# WHAT TO PRODUCE:
Could you please retype exactly the lines from the start of the records below through the line that contains "создает бренд, который", both included, and leave out the pictures?

Extracted page text data
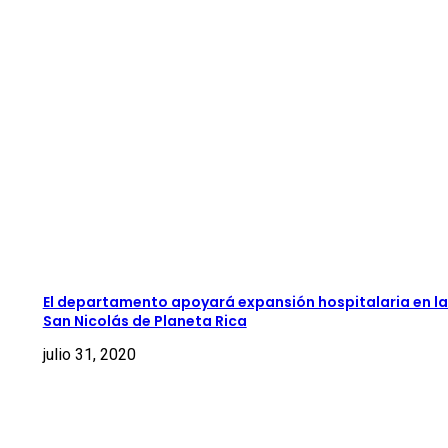
El departamento apoyará expansión hospitalaria en la
San Nicolás de Planeta Rica
julio 31, 2020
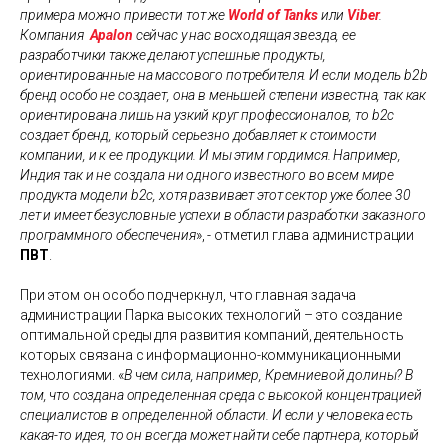
примера можно привести тот же
World of Tanks
или
Viber
.
Компания
Apalon
сейчас у нас восходящая звезда, ее
разработчики также делают успешные продукты,
ориентированные на массового потребителя. И если модель b2b
бренд особо не создает, она в меньшей степени известна, так как
ориентирована лишь на узкий круг профессионалов, то b2c
создает бренд, который серьезно добавляет к стоимости
компании, и к ее продукции. И мы этим гордимся. Например,
Индия так и не создала ни одного известного во всем мире
продукта модели b2c, хотя развивает этот сектор уже более 30
лет и имеет безусловные успехи в области разработки заказного
программного обеспечения
»
, - отметил глава администрации
ПВТ
.
При этом он особо подчеркнул, что главная задача
администрации Парка высоких технологий – это создание
оптимальной среды для развития компаний, деятельность
которых связана с информационно-коммуникационными
технологиями.
«
В чем сила, например, Кремниевой долины? В
том, что создана определенная среда с высокой концентрацией
специалистов в определенной области. И если у человека есть
какая-то идея, то он всегда может найти себе партнера, который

# SOLUTION TO THIS EXERCISE:
El departamento apoyará expansión hospitalaria en la
San Nicolás de Planeta Rica
julio 31, 2020
примера можно привести тот же
World of Tanks
или
Viber
.
Компания
Apalon
сейчас у нас восходящая звезда, ее
разработчики также делают успешные продукты,
ориентированные на массового потребителя. И если модель b2b
бренд особо не создает, она в меньшей степени известна, так как
ориентирована лишь на узкий круг профессионалов, то b2c
создает бренд, который серьезно добавляет к стоимости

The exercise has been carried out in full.